“赵姨娘实在不必如此伤心,也不必担心,毕竟我父母二人从未想过认回你。俗话说的好,生恩不如养恩大,再加上你跟赵老爷父女情深,硬要拆散你们父女,想必我父母也是不想见到这样的事情的。”
    时姜根本没把赵青青的刚才那番哭诉听进耳中,只是笑眯眯的对着赵青青说道。
    赵青青听到时姜喊她赵姨娘时,那心就如同刀割一般,看着时姜的眼神,恨意如同实质。
    只是,现在时姜有赵成替她撑腰,她无论如何却都无法现在对时姜进行回击,只能硬生生咽下这口怨气。
    “姐姐教诲的是,妹妹铭记在心。”
    赵青青缓缓对时姜福了福,服了个软。
    赵老爷见状,顿时打了个哈哈,招呼着赵青青坐下一起吃饭。
    大家都各有心思,这顿饭除了时姜和阮公子,吃的简直一言难尽。
    等回去客房的路上,赵成恨铁不成钢的对时姜说道:“这家里的饭菜我看你吃的还真香,难道不觉得食不下咽么?”
    时姜莫名其妙的看了他一眼,然后回道:“食物又没有罪,也没有错,为何不能吃得香?而且,若是我食不下咽,那不是如了别人的意!”
    阮公子哈哈大笑,点头称是。
    赵成听了他们这话,顿时一愣,回头想想,好像确实如同时姜说的那样,何必为了自己不喜欢的人,委屈了自己的嘴和肚子?

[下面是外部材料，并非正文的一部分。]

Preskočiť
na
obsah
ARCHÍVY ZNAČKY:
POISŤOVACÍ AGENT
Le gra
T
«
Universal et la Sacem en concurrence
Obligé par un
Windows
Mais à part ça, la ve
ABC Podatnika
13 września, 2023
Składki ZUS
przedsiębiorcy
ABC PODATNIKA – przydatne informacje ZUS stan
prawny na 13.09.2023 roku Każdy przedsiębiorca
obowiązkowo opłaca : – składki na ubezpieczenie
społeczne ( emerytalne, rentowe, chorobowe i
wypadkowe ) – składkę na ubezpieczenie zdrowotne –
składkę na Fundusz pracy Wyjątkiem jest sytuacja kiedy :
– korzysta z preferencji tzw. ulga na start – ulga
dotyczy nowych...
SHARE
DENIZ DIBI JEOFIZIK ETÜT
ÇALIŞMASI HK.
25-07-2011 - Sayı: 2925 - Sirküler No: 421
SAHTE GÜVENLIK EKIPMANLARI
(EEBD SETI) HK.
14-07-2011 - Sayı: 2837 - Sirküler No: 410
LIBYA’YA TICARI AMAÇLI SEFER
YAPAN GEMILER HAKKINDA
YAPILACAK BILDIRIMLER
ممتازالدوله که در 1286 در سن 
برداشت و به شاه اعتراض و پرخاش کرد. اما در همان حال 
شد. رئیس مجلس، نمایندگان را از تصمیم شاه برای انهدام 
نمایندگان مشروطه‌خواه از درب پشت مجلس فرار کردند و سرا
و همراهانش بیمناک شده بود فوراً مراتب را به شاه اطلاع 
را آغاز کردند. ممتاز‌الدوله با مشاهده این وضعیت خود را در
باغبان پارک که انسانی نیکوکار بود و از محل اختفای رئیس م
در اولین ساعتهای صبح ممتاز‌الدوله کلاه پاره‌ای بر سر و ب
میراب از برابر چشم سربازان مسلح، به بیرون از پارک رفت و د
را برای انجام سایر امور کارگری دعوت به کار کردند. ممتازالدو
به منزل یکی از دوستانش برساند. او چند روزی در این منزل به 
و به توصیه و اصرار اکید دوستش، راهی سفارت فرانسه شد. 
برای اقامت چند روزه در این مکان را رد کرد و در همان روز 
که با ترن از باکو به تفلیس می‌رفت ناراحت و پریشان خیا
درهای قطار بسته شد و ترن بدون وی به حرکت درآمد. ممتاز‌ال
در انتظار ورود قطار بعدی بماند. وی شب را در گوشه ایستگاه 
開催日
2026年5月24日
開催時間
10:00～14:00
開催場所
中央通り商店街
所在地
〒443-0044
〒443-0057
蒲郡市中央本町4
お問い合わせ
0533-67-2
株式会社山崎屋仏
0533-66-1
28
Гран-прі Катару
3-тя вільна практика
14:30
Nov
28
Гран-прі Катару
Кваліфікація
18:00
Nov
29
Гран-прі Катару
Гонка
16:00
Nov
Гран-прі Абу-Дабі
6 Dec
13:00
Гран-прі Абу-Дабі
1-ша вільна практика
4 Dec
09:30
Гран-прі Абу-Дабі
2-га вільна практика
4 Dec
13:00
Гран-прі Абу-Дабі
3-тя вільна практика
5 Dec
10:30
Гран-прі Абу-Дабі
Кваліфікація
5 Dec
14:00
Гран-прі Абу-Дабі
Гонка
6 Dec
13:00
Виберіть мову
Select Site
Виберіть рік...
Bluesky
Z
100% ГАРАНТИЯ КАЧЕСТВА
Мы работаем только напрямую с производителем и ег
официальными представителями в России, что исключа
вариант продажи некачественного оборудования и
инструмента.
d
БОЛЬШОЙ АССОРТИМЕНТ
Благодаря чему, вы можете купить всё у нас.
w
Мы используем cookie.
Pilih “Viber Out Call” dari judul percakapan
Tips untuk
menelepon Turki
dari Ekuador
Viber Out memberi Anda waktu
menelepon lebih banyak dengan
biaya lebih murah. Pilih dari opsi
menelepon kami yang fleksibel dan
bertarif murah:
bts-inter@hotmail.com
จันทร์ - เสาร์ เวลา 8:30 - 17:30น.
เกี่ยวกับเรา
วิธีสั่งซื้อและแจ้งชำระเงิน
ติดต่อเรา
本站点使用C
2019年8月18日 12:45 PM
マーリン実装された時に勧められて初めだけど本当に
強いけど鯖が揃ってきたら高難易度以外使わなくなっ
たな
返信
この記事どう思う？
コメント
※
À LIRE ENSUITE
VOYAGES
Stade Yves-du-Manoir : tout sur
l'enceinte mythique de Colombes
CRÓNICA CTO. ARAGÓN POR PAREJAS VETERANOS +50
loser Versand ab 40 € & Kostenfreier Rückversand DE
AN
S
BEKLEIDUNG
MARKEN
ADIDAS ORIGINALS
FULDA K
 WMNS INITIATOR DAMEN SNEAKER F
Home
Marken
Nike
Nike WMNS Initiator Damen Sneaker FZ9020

    等他醒过神来,时姜和阮公子已经走远,他连忙追了上去。
    “那姓阮的公子是何来头?”
    赵青青拧着眉头,悄悄地从假山后面转出,看着远处的几人,看那赵成,对时姜仿佛情根深种,她必须赶在时姜进赵家的门之前,把她给解决了。
    她刚才因为赵成和时姜的原因,把这阮公子给忘记了。
    现在才想起,能和赵成结伴而行,绝对不可能是一般的人。
    想到那阮公子腰间所挂的玉佩,赵青青总有种熟悉的感觉,忘记了自己曾经在哪见过。
    她想了想,总归心中有一丝不安,画了那玉佩的画像,用飞鸽传书传给了付清云。
    时姜在赵府的这几日,赵青青几乎天天都端着甜水燕窝等补品来找她,每次都会心疼的看着时姜,说自己从小锦衣玉食长大,可怜姐姐却是跟着爹娘在乡下受苦,所以,要好好给她补补。
    看着赵青青的劣质表演,时姜看的很是津津有味,对于对方送来的这些补品,她虽然笑纳了,却不曾当着赵青青的面吃过。
    不过,赵青青留下补品离开,再派人去收拾餐具的时候,那碗里都是空的。
    得知这个消息,赵青青晚上睡觉都睡的香甜了许多。
    为了不引起时姜的怀疑,再加上她平时也确实会每晚喝一盅补品。
    如此过了十来天,赵青青知道那药效的厉害。
    再过个十天半个月,时姜必定会浑身难受,就算去找大夫看病,普通大夫也只会认为是风寒着凉导致的。
    只要大夫给配了这种治疗风寒的药,喝下之后,犹如火上浇油,让病情更加的严重。
    就算赵成带着时姜快马加鞭的赶到京城,也得一个月的时间,以时姜的身体,根本就撑不住那么长的时间。
    恐怕不到京城,就会香消玉殒。
    就算赵成怀疑,也怀疑不到她的头上来。
    想到这,赵青青心中就一阵舒爽。
    而此时,周青礼跟人鬼混了好几天,直到口袋空空如也,又欠了一屁股的债,才记得回家,询问时兰跟时家夫妻认亲的事办的怎么样了。
    只是,他没想到,回家一看,家中的灰尘都已经薄薄的一层了。
    原本伺候时兰的丫鬟仆妇早就被时兰发卖了换银子给他花用,如今家中时兰不在的话,就根本没人会打扫卫生。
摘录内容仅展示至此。